■ Action item
From the first line to the last, retype everything below exactly, minus the pictures.

_____

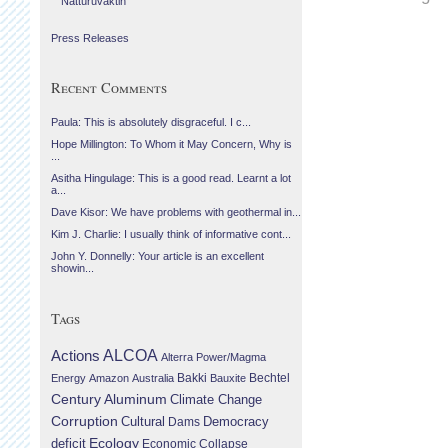
Náttúruvaktin
Press Releases
Recent Comments
Paula: This is absolutely disgraceful. I c...
Hope Millington: To Whom it May Concern, Why is
...
Asitha Hingulage: This is a good read. Learnt a lot
a...
Dave Kisor: We have problems with geothermal in...
Kim J. Charlie: I usually think of informative cont...
John Y. Donnelly: Your article is an excellent
showin...
Tags
Actions
ALCOA
Alterra Power/Magma
Bechtel
Energy
Amazon
Australia
Bakki
Bauxite
Century Aluminum
Climate Change
Corruption
Cultural
Democracy
Dams
Ecology
deficit
Economic Collapse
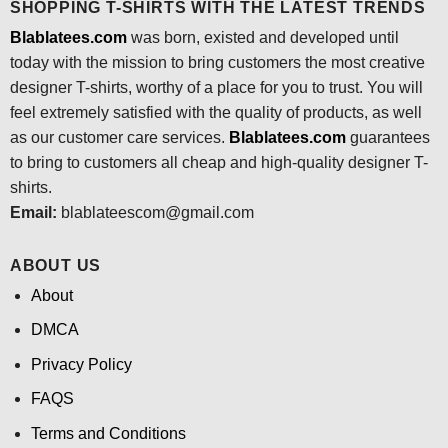
SHOPPING T-SHIRTS WITH THE LATEST TRENDS
Blablatees.com
was born, existed and developed until
today with the mission to bring customers the most creative
designer T-shirts, worthy of a place for you to trust. You will
feel extremely satisfied with the quality of products, as well
as our customer care services.
Blablatees
.com
guarantees
to bring to customers all cheap and high-quality designer T-
shirts.
Email:
blablateescom@gmail.com
ABOUT US
About
DMCA
Privacy Policy
FAQS
Terms and Conditions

_____

■ Exercise result
Náttúruvaktin
Press Releases
Recent Comments
Paula: This is absolutely disgraceful. I c...
Hope Millington: To Whom it May Concern, Why is
...
Asitha Hingulage: This is a good read. Learnt a lot
a...
Dave Kisor: We have problems with geothermal in...
Kim J. Charlie: I usually think of informative cont...
John Y. Donnelly: Your article is an excellent
showin...
Tags
Actions
ALCOA
Alterra Power/Magma
Bechtel
Energy
Amazon
Australia
Bakki
Bauxite
Century Aluminum
Climate Change
Corruption
Cultural
Democracy
Dams
Ecology
deficit
Economic Collapse
SHOPPING T-SHIRTS WITH THE LATEST TRENDS
Blablatees.com
was born, existed and developed until
today with the mission to bring customers the most creative
designer T-shirts, worthy of a place for you to trust. You will
feel extremely satisfied with the quality of products, as well
as our customer care services.
Blablatees
.com
guarantees
to bring to customers all cheap and high-quality designer T-
shirts.
Email:
blablateescom@gmail.com
ABOUT US
About
DMCA
Privacy Policy
FAQS
Terms and Conditions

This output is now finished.